This poem was created by the poets of Barelas Share Your Care, in Albuquerque, New Mexico and poet Michelle Otero on February 6, 2012.
The model poems Otero used were “Ode to the Onion” by Pablo Neruda and “The Tide Rises, The Tide Falls” by Henry Wadsworth
Longfellow.
As this is part of the APP Spanish language project she also used the Dicho: "Del dicho al hecho hay
gran trecho." (From the word to the act, there’s quite a long path.)
Otero writes about the session, "Participants raised and lowered their arms like waves as we
read 'The Tide Rises, The Tide Falls.' They laughed when I introduced Neruda’s 'Ode to the Onion.' I shared with them the names of other Neruda Odes ('Ode to My Socks,' 'Ode to
the Dictionary,' 'Ode to the Apple') and then passed around five large onions I
had brought in as props. Many remembered growing onions in their gardens.

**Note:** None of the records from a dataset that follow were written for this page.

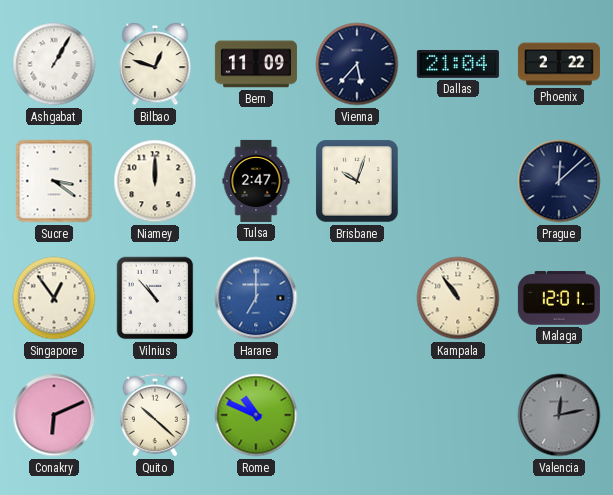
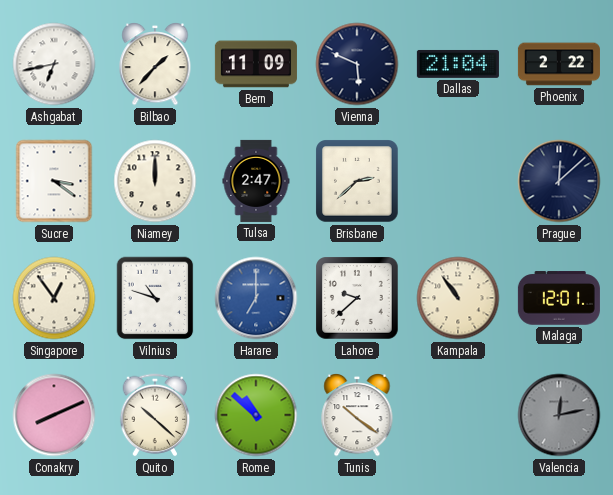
Ashgabat: 1:05 -> 6:43
Bilbao: 12:48 -> 1:37
Vienna: 5:37 -> 5:49
Brisbane: 10:03 -> 2:38
Vilnius: 10:53 -> 10:48
Lahore: none -> 9:38
Conakry: 6:11 -> 8:11
Rome: 10:49 -> 10:52
Tunis: none -> 10:21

We passed an onion as a sort of talking stick when writing
our onion poem. Many of the participants rubbed the skin between their fingers
or smoothed their hands over the round surface. Having something to hold and
respond to led to some creative lines of poetry and inspired one woman to sing
a song she’d learned as a child, changing the lyrics to fit our poem ('Lonely
little onion in a turnip patch…').
Onion
This onion feels
like a hand.
It’s a nice onion,
as big as a baseball.
We grew lots of
onions in West Virginia,
lonely little onion
in a turnip patch
Está bonita esta cebolla.
¿Quién sabe qué
diría?
En Cuahtemoc tienen
cebolla, melon.
It feels very thin,
almost like from a tree.
If this onion could
talk, it would say,
“I’m getting so
hungry, I’m gonna eat myself.”
It’s pretty because
it’s so round.
If this onion could
talk, it would say,
“Don’t eat me!”
The onion feels
hard, it smells real bad.
Onions have a sweet
taste.
They enhance the
flavor of other foods.
It’s good when it
grows.
It goes to the
children.
I was following my
children.
I don’t what you’d
call this onion, but it’s round and cold.
If this onion could
talk, it would say,
“If you take my
outer skin off, I’m gonna make you cry.”
This onion feels
like eggplant, smooth, really smooth.
I knew the names of
all the onions. I forgot.
This onion’s name is
Smelling Good,
brings back memories
of my mom cooking dinner,
chopping onions, a
good bowl of onion soup.
It smells like
vinegar. And they cut it. It makes you cry.
Onion heals a cold.
Just cut it open,
chop it up, put some
Caro syrup on it and eat it.
Yum!
Onions probably grow
in the ground,
but that thing
sticking out feels like a leaf
so maybe it’s a
tree.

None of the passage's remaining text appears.